According to data gathered by UK investment hub BuyShares, the global robo-advice industry is expected to reach $987.4 billion in value in 2020, growing by 19.3 per cent year-on-year. The strong upward trend is set to continue in the following years, with the global market experiencing a compound annual growth rate of 26 per cent and reaching $2.4 trillion by 2024.

Previously, Birling Wealth Management principal adviser Mark Malone told the ifa Advice Practice of 2020 Roundtable, partnered by Iress, that robo-advice models meet both client expectations and adhere to the FASEA code of ethics.

Back in 2017, assets under management in the robo-advice segment amounted to $297.7 billion. Over the next two years, this figure jumped to $827.4 billion. Statistics indicate market volume has increased by 230 per cent in the last three years.

The average assets under management per user in the robo-advice segment amounted to $4,398 in 2020. This figure is anticipated to rise to $5,700 in the next four years.

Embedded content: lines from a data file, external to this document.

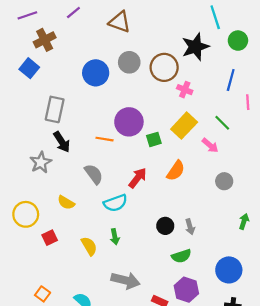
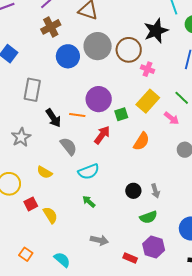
brown cross: (45, 40) -> (51, 27), moved
gray circle: (129, 62) -> (98, 46), size x1.4
black arrow: (62, 142) -> (53, 118), moved
red arrow: (138, 178) -> (102, 135), moved
green arrow: (115, 237) -> (89, 202), turned 144
yellow semicircle: (89, 246) -> (50, 215), moved
gray arrow: (126, 280) -> (99, 240), size x0.7

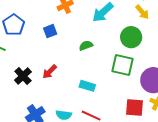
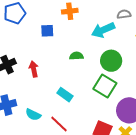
green circle: (131, 37) -> (111, 61), moved
red arrow: (50, 72) -> (34, 69), turned 105

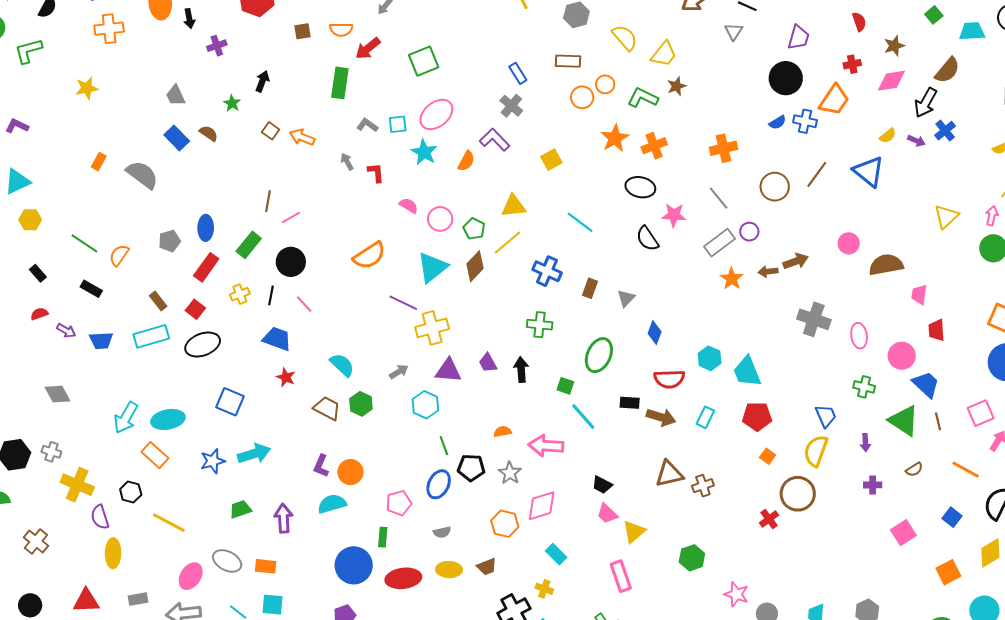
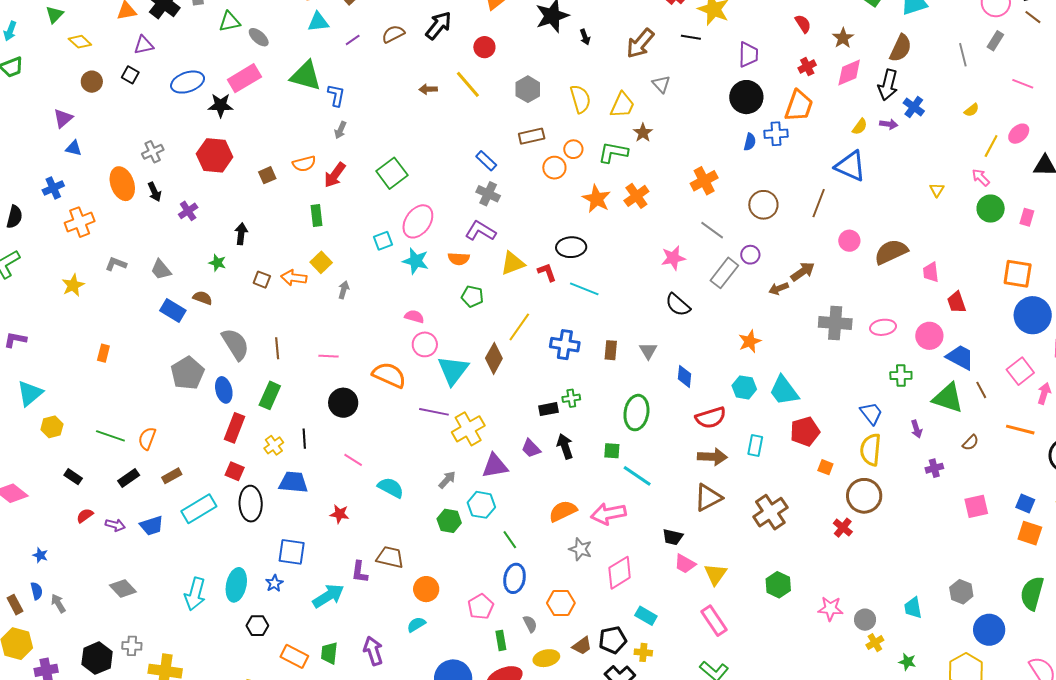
gray triangle: (734, 32) -> (661, 84), moved
yellow semicircle: (625, 38) -> (580, 99), turned 40
green rectangle: (340, 83) -> (316, 216), size x0.7
blue semicircle: (778, 122) -> (750, 142), turned -30
gray L-shape: (367, 125) -> (116, 264), moved
yellow square: (551, 160) -> (321, 262), moved
orange semicircle: (466, 161) -> (459, 259), turned 80
gray arrow: (347, 162) -> (344, 290), turned 60
red L-shape: (376, 173) -> (547, 272), moved
brown line: (817, 174) -> (819, 203), moved
gray semicircle: (142, 175) -> (235, 344), moved, turned 36
black ellipse: (640, 187) -> (571, 247), moved
yellow triangle: (514, 206) -> (513, 263), moved
pink arrow: (992, 216) -> (981, 177), turned -42
pink line: (291, 217) -> (328, 356), moved, turned 48
yellow triangle: (946, 217) -> (937, 190), size x0.6
pink circle: (440, 219) -> (425, 344), moved
green pentagon: (474, 229) -> (472, 296), moved
black semicircle: (647, 239) -> (678, 305), moved
gray pentagon: (170, 241) -> (187, 373), moved, size x1.5
orange semicircle: (369, 256) -> (389, 375), turned -108
black circle: (291, 262) -> (343, 403), moved
orange star: (732, 279) -> (750, 341), moved, turned 30
black rectangle: (91, 289) -> (129, 478), turned -50
brown rectangle: (158, 301) -> (172, 476), moved, turned -66
pink line: (304, 304) -> (353, 460), moved
green cross: (540, 325) -> (571, 398), size x0.7
pink ellipse: (859, 336) -> (883, 327), turned -75
blue trapezoid: (277, 339) -> (293, 482), moved
black ellipse: (203, 345) -> (251, 504), turned -56
black rectangle: (630, 403) -> (548, 409), moved
green hexagon: (361, 404) -> (449, 521), moved
brown trapezoid: (327, 408) -> (390, 557), moved
cyan ellipse: (168, 419) -> (236, 585), turned -52
orange semicircle: (502, 432) -> (563, 511), size x1.6
orange rectangle: (155, 455) -> (294, 656), moved
blue star: (213, 461) -> (274, 583), moved, size x0.7
purple L-shape: (321, 466) -> (360, 572), moved
black pentagon: (471, 468) -> (613, 640), moved
brown triangle: (669, 474) -> (708, 498), moved
brown cross: (703, 486) -> (770, 512), size x1.6
black hexagon: (131, 492) -> (257, 626), moved
cyan semicircle: (332, 504) -> (416, 625), size x0.7
green trapezoid: (240, 509) -> (329, 653), turned -50
blue square: (952, 517) -> (1025, 503), moved
orange hexagon: (505, 524) -> (561, 603), moved
gray semicircle: (442, 532) -> (530, 624), turned -90
pink square: (903, 533) -> (976, 506), turned 35
green rectangle: (383, 537) -> (501, 640), moved
orange square: (948, 572) -> (1030, 533), turned -30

According to BuyShares, the low-cost automated accounts available through robo-advice have been especially attractive to younger tech-savvy investors looking to grow their savings before retirement.

The group quoted data from German data portal Statista which revealed that in 2017, there were 42.7 million users with assets managed by robo-advisers. Over the last three years, this number jumped to more than 224.5 million, growing by 49.6 per cent year-on-year. 

In Scandinavia, the use of robo-advisers at the biggest Nordic banks has also recorded their best quarter since being switched on, indicating the COVID-19 crisis could be triggering increased customer interest in money and investing. 

But the banks behind the bots say the development has also laid bare where human financial advisers add no value, and robots do. At the biggest Nordic bank, Nordea, its robo-adviser drew in roughly 40 per cent more users than human advisers.

However in the UK, recent research by economists in the nation’s Financial Conduct Authority has provided a different insight into the receptiveness of robo-advice. 

The research, carried out with a representative sample of 1,800 people, suggests that there is “substantial resistance” to robo-advice among consumers.